Auto-detect parallelism for pg_dump and pg_restore from RDS instance type
Related issue: #701 (closed)
Summary
Add automatic parallelism detection for pg_dump and pg_restore operations based on vCPU counts. The dump parallelism is determined by querying the RDS clone instance type's vCPU count via EC2 API, while restore parallelism is based on the local machine's CPU count.
Key Changes
-
New parallelism module (
parallelism.go): Implements vCPU detection logicResolveParallelism(): Main entry point that determines optimal parallelism levelslookupInstanceVCPUs(): Queries EC2 API for RDS instance type vCPU informationrdsClassToEC2Type(): Converts RDS instance class format (e.g., "db.m5.xlarge") to EC2 type format ("m5.xlarge")resolveLocalVCPUs(): Returns the local machine's CPU count- Includes EC2 API client initialization with support for custom endpoints
-
Comprehensive test coverage (
parallelism_test.go): Tests all parallelism resolution functions with mocked EC2 API- Tests RDS class to EC2 type conversion with valid and invalid inputs
- Tests vCPU lookup with various scenarios (valid instances, missing instances, missing vCPU info, API failures)

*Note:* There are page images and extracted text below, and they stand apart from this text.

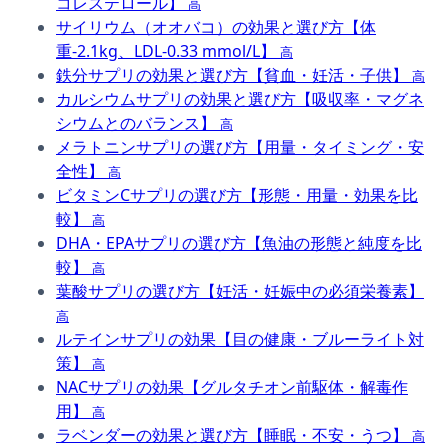
コレステロール】
高
サイリウム（オオバコ）の効果と選び方【体
重-2.1kg、LDL-0.33 mmol/L】
高
鉄分サプリの効果と選び方【貧血・妊活・子供】
高
カルシウムサプリの効果と選び方【吸収率・マグネ
シウムとのバランス】
高
メラトニンサプリの選び方【用量・タイミング・安
全性】
高
ビタミンCサプリの選び方【形態・用量・効果を比
較】
高
DHA・EPAサプリの選び方【魚油の形態と純度を比
較】
高
葉酸サプリの選び方【妊活・妊娠中の必須栄養素】
高
ルテインサプリの効果【目の健康・ブルーライト対
策】
高
NACサプリの効果【グルタチオン前駆体・解毒作
用】
高
ラベンダーの効果と選び方【睡眠・不安・うつ】
高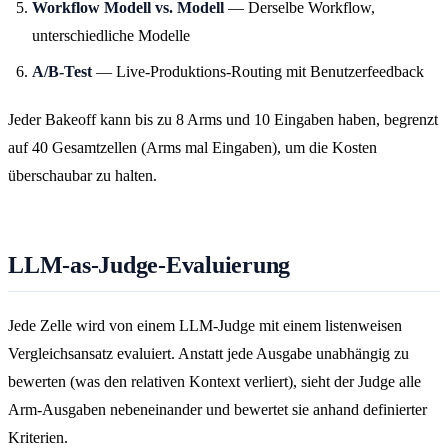
Workflow Modell vs. Modell
— Derselbe Workflow,
unterschiedliche Modelle
A/B-Test
— Live-Produktions-Routing mit Benutzerfeedback
Jeder Bakeoff kann bis zu 8 Arms und 10 Eingaben haben, begrenzt
auf 40 Gesamtzellen (Arms mal Eingaben), um die Kosten
überschaubar zu halten.
LLM-as-Judge-Evaluierung
Jede Zelle wird von einem LLM-Judge mit einem listenweisen
Vergleichsansatz evaluiert. Anstatt jede Ausgabe unabhängig zu
bewerten (was den relativen Kontext verliert), sieht der Judge alle
Arm-Ausgaben nebeneinander und bewertet sie anhand definierter
Kriterien.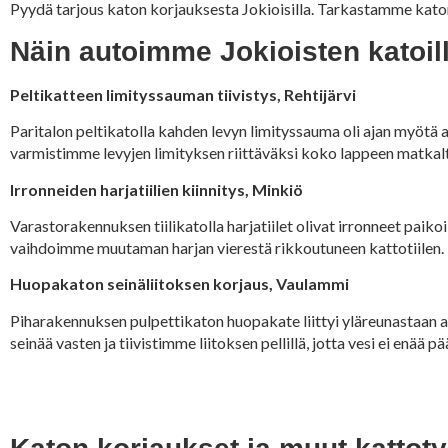
Pyydä tarjous katon korjauksesta Jokioisilla. Tarkastamme katon
Näin autoimme Jokioisten katoil
Peltikatteen limityssauman tiivistys, Rehtijärvi
Paritalon peltikatolla kahden levyn limityssauma oli ajan myötä au
varmistimme levyjen limityksen riittäväksi koko lappeen matkal
Irronneiden harjatiilien kiinnitys, Minkiö
Varastorakennuksen tiilikatolla harjatiilet olivat irronneet paikoi
vaihdoimme muutaman harjan vierestä rikkoutuneen kattotiilen.
Huopakaton seinäliitoksen korjaus, Vaulammi
Piharakennuksen pulpettikaton huopakate liittyi yläreunastaan a
seinää vasten ja tiivistimme liitoksen pellillä, jotta vesi ei enää p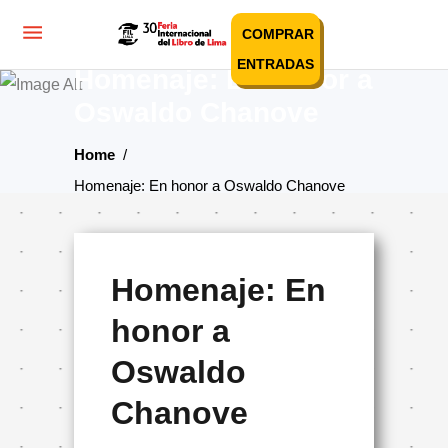
COMPRAR
ENTRADAS
Homenaje: En honor a
Oswaldo Chanove
Home
/
Homenaje: En honor a Oswaldo Chanove
Homenaje: En
honor a
Oswaldo
Chanove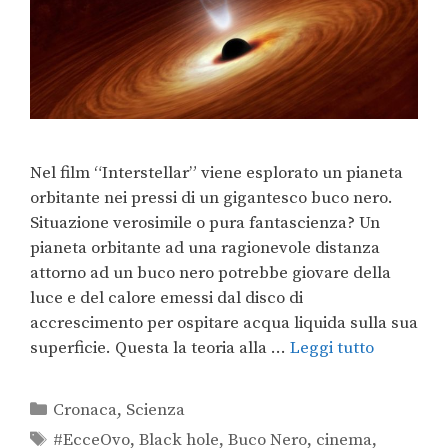
Nel film “Interstellar” viene esplorato un pianeta
orbitante nei pressi di un gigantesco buco nero.
Situazione verosimile o pura fantascienza? Un
pianeta orbitante ad una ragionevole distanza
attorno ad un buco nero potrebbe giovare della
luce e del calore emessi dal disco di
accrescimento per ospitare acqua liquida sulla sua
superficie. Questa la teoria alla …
Leggi tutto
Cronaca
,
Scienza
#EcceOvo
,
Black hole
,
Buco Nero
,
cinema
,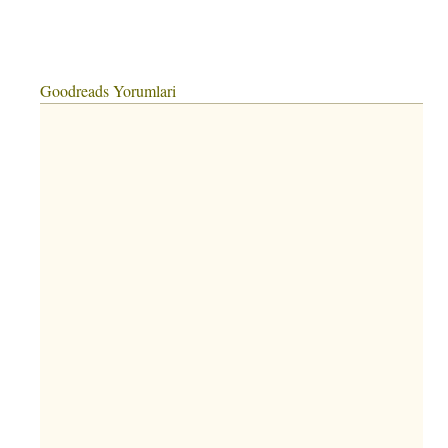
Goodreads Yorumlari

- Tests local vCPU resolution
-
Integration with refresh workflow (
refresher.go):- Step 2 now resolves parallelism levels before creating RDS clone
- Gracefully handles parallelism detection failures with fallback to defaults
- Passes resolved parallelism to DBLab config update
-
DBLab config updates (
dblab.go):- Extended
SourceConfigUpdatestruct withDumpParallelJobsandRestoreParallelJobsfields - Updated
UpdateSourceConfig()to conditionally include parallelism settings (only when > 0)
- Extended
-
Test coverage (
dblab_test.go):- Added tests for successful config updates with parallelism settings
- Added test verifying parallelism fields are omitted when zero
Implementation Details
- Minimum parallelism level is enforced at 1 job to ensure at least some parallelism
- RDS instance class validation ensures proper "db." prefix before EC2 API queries
- Graceful degradation: if parallelism detection fails, the refresh continues with default values (0, which preserves existing DBLab settings)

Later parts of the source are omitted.